1. ## Triangle Problem!

ABC right triangle
AC=6

We must find: AB

2. ## Re: Triangle Problem!

label intersection of BC and circle E connect DE and AE. See the solution?

3. ## Re: Triangle Problem!

please explain i dont know what you mean

4. ## Re: Triangle Problem!

Draw a line between A and the point where the circle crosses the line BC. What do you know about right angled triangles in circles?

5. ## Re: Triangle Problem!

how much did you get AB?

6. ## Re: Triangle Problem!

Meanwhile AD=AC=6 (the base of right angled triangle in a circle is on the diameter, congruent triangles. draw that line and you'll see what I mean.)
so AB=2AC=2x6=12
I cannot be bothered to write a full proof right now as this question is quite simple.'

Oh! This is interesting, it's a 30 60 90 triangle. And the triangles inside the circle are also 30 60 90. Beautiful!
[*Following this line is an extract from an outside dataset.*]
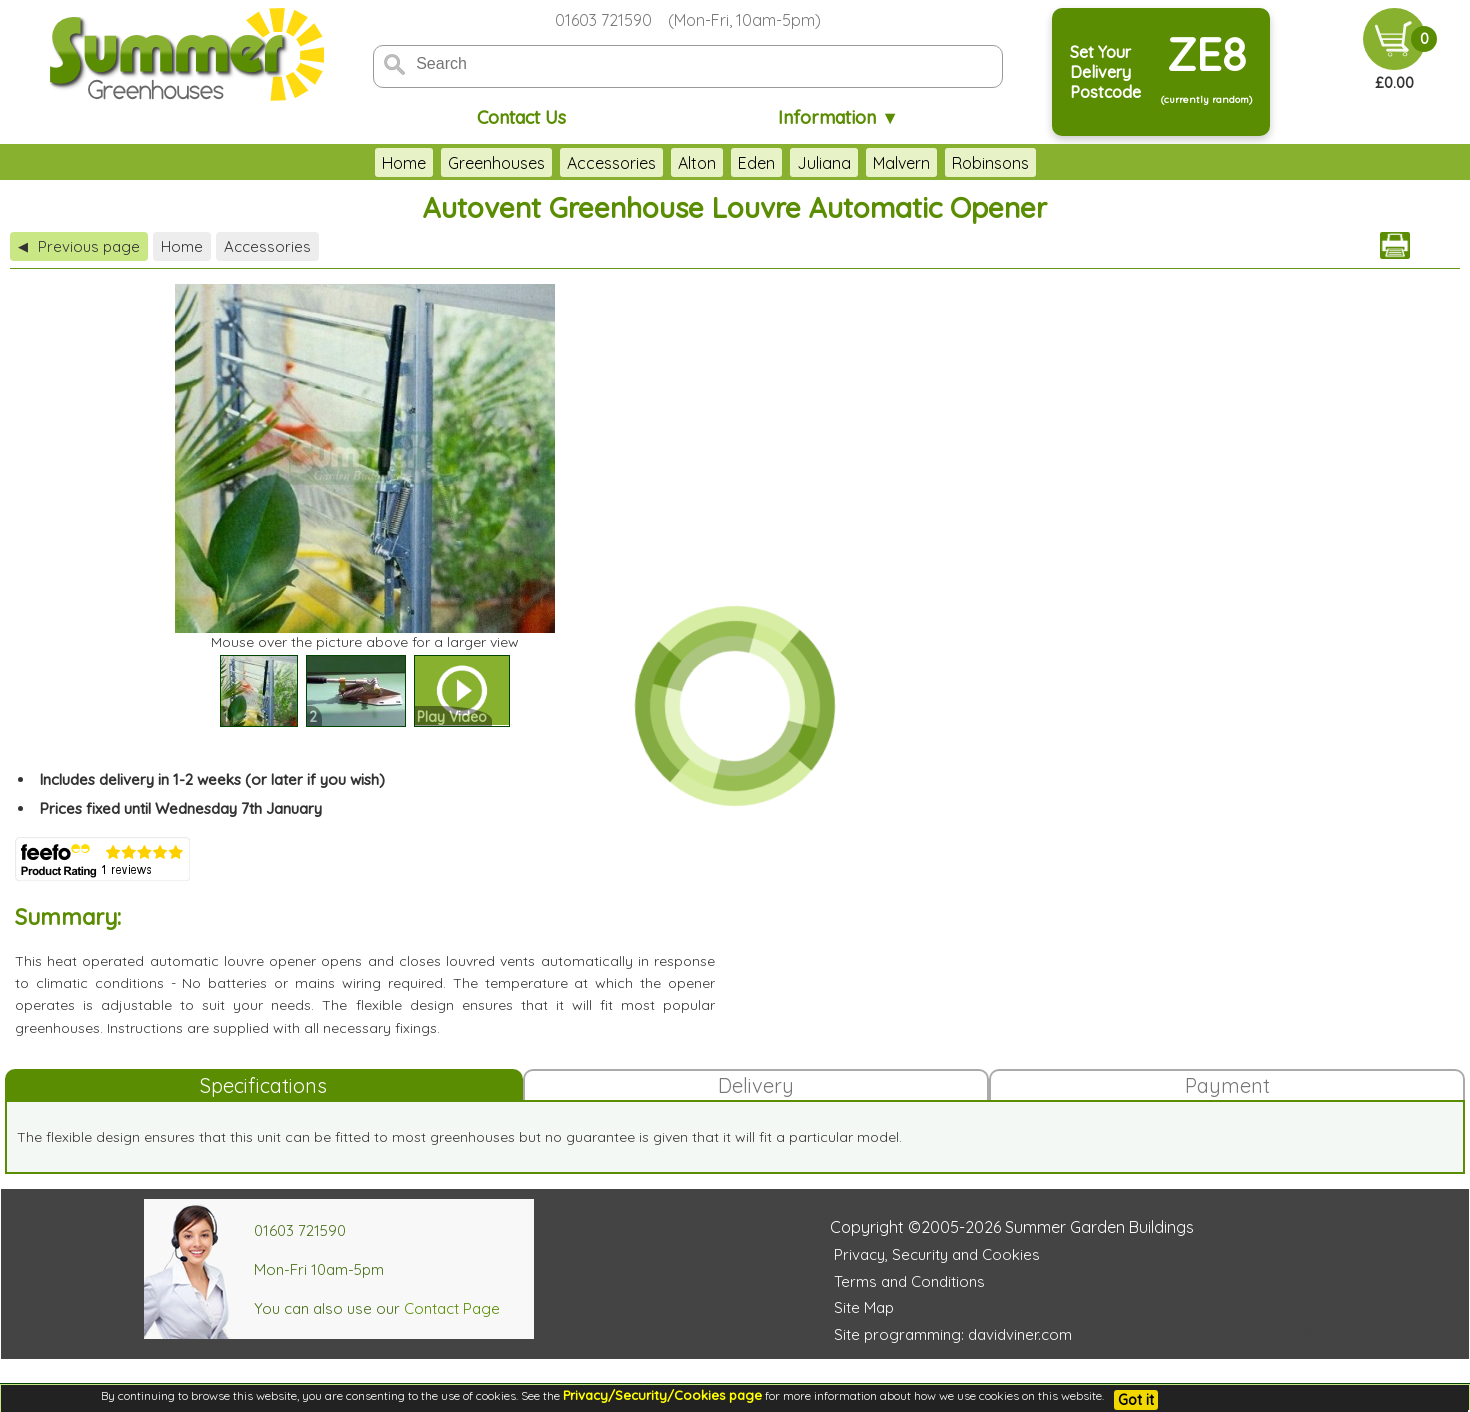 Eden (756, 163)
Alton (697, 163)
7. ## Re: Triangle Problem!

thanks azzie but the answer says AB = 6*sqr(10)

8. ## Re: Triangle Problem!

Originally Posted by Azzie
Meanwhile AD=AC=6 (the base of right angled triangle in a circle is on the diameter, congruent triangles. draw that line and you'll see what I mean.)
The fact about the right angle and the diameter is correct (Thales' theorem), but it does not follow that triangles ADE and ACE are congruent and that AD = AC.

Instead, ED is both a median and an altitude in triangle ABE, so triangle ABE is...

9. ## Re: Triangle Problem!

thanks alot. i get the answer

10. ## Re: Triangle Problem!

Oops! What a foolish assumption I made, sorry about that! I obviously need to go to bed :P thanks emakarov!

11. ## Re: Triangle Problem!

BEC perpendicular to AC given AC is adiameter (subtends arc of 180
Triangle AEC 10^2 -6^2= EC^2 EC =8
ED is perpendicular bisector of AB (AD=DB given) and angle ADE =90 (subtends arc of dia)
AE=EB=10 BC = 18 18 ^2 +6^2 = AB^2 AB=18.97